Robert Zimmerman -Bob Dylan- vuelve a agitar al mundo. El reciente premio Nobel de Literatura concedido al cantautor estadounidense ha desatado un debate que bullía entre músicos y escritores. El lazo que une a la canción popular con la poesía precede a cualquier premio y a cualquier análisis. Cabe la oportunidad de recordar el lugar donde reside la música en el uso de la lengua.

Por Javier López Narváez

“Poder sintetizar
en las cinco o seis líneas de un bolero,
todo lo que un bolero encierra
es una verdadera proeza literaria”

Gabriel García Márquez, 1985

“Literatura:
1. f. Arte de la expresión verbal
…7. f. Conjunto de obras musicales escritas…”

Diccionario de la Real Academia de la Lengua Española

La semana pasada, la Academia Sueca sorprendió al mundo con un anuncio de excepción: por primera vez en 115 años se otorgó el Premio Nobel de Literatura a un aedo contemporáneo, heredero de la tradición homérica de narrar cantando.

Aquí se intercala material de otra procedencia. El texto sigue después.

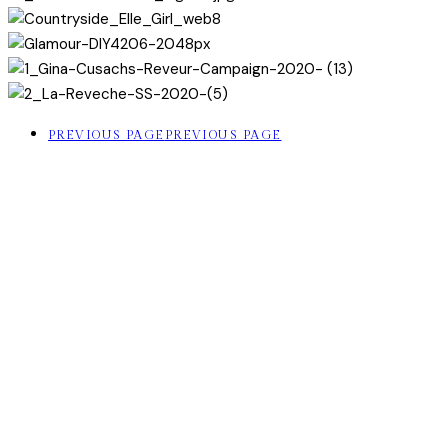
PREVIOUS PAGE
PREVIOUS PAGE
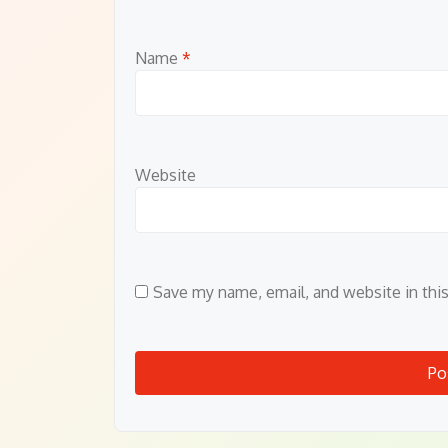
Name
*
Website
Save my name, email, and website in thi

Para un escritor de la talla de Robert Zimmerman (Bob Dylan), el galardón no es más que una redundancia; el reconocimiento tardío de la sustancia poética de su obra, reconocimiento que ya se dejaba entrever en 1990 cuando fue investido Caballero de la Orden de las Artes y las Letras por el Ministerio de Cultura francés, y que siempre estuvo como un fantasma rondando a varios de los otros logros del artista estadounidense, tales como el Premio Príncipe de Asturias 2007 y el Pulitzer 2008.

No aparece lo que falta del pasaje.